A Margem Equatorial desponta como a mais recente e promissora área de exploração de petróleo em águas profundas e ultraprofundas no país. Localizada ao longo do litoral entre os estados do Amapá e do Rio Grande do Norte, a região vem sendo apontada por especialistas como estratégica para o futuro energético brasileiro, ampliando as possibilidades de produção fora das áreas tradicionalmente exploradas.

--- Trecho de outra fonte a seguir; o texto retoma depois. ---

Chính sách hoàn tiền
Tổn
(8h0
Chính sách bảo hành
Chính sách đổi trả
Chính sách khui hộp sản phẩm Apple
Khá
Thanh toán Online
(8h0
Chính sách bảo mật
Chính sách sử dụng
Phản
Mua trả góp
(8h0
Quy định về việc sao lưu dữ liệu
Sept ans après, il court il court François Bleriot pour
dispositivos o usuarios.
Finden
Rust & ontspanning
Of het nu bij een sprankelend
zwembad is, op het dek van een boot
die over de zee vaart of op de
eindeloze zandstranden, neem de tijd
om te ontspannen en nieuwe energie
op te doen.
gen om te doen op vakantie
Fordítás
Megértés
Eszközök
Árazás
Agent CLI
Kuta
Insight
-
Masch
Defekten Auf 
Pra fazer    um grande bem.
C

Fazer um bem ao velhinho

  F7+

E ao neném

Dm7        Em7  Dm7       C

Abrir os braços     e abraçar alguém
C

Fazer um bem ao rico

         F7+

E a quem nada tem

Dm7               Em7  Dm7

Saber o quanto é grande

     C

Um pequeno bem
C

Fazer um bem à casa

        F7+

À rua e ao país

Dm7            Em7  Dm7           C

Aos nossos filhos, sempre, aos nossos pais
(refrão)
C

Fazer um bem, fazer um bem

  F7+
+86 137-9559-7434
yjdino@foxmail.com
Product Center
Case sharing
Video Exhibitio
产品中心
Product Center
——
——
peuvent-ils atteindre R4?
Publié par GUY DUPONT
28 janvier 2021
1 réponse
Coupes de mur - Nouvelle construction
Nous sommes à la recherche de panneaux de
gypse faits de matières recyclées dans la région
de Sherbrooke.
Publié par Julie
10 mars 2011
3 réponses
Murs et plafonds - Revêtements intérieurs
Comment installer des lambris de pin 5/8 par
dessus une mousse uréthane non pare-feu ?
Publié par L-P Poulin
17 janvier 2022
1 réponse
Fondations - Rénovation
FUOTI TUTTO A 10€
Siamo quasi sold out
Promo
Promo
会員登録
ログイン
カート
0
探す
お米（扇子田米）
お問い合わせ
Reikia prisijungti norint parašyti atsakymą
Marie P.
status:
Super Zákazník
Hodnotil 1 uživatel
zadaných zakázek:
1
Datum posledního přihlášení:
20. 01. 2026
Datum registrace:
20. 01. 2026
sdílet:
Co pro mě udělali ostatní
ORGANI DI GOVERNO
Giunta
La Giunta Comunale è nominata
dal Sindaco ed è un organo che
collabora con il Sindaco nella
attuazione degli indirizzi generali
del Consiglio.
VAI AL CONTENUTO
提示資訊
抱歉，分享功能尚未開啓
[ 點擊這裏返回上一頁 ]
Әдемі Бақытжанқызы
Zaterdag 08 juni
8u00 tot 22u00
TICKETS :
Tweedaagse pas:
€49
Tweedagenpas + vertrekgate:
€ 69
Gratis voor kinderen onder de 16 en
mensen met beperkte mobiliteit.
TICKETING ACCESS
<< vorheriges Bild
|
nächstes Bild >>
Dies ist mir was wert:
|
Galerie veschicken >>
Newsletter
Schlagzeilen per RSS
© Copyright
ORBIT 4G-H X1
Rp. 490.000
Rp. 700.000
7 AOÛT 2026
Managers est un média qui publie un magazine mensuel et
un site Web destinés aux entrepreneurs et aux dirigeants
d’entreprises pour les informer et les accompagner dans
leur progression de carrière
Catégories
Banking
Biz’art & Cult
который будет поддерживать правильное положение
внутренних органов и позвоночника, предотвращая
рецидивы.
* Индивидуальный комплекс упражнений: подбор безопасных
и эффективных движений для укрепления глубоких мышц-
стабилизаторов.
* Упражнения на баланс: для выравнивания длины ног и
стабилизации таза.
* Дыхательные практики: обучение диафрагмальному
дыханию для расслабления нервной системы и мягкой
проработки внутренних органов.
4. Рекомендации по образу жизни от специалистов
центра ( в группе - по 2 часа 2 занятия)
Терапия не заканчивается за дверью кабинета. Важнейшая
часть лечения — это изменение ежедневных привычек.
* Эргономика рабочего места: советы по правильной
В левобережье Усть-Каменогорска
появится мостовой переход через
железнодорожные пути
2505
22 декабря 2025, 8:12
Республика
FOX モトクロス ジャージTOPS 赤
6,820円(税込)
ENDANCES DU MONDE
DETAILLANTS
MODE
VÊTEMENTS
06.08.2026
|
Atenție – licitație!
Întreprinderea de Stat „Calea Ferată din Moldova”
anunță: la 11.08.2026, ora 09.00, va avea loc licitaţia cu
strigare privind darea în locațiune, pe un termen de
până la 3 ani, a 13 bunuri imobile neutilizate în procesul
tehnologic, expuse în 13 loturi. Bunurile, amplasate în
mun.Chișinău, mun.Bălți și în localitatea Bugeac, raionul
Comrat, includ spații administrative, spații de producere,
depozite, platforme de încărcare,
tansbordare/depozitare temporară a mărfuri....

Potencial estimado em bilhões de barris atrai atenção do setor
Estudos indicam que a Margem Equatorial pode concentrar até 6,2 bilhões de barris de petróleo. Esse volume expressivo coloca a área entre as mais relevantes do país e desperta interesse não apenas da indústria nacional, mas também de grandes players internacionais do mercado de óleo e gás, que enxergam na região oportunidades de longo prazo.
Experiência da Petrobras acelera avanços na região
Os projetos em andamento contam com a expertise acumulada pela Petrobras em bacias sedimentares consolidadas, como Campos, Sergipe-Alagoas e o pré-sal. A estatal já realizou a perfuração de mais de 700 poços na Margem Equatorial, utilizando tecnologias e métodos desenvolvidos ao longo de décadas de atuação em ambientes complexos.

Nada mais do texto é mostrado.